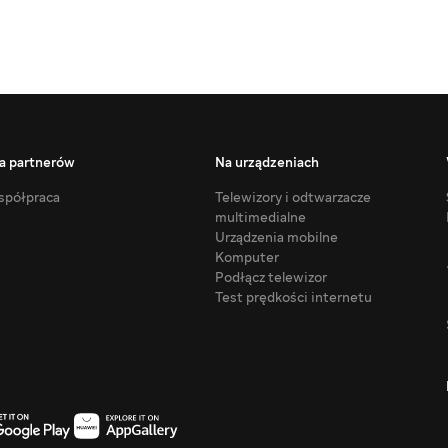
a partnerów
Na urządzeniach
półpraca
Telewizory i odtwarzacze
multimedialne
Urządzenia mobilne
Komputer
Podłącz telewizor
Test prędkości internetu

§ **Task instructions**: Your copy should match the records above word for word, but without images.

§ **Expected answer**:
a partnerów
Na urządzeniach
półpraca
Telewizory i odtwarzacze
multimedialne
Urządzenia mobilne
Komputer
Podłącz telewizor
Test prędkości internetu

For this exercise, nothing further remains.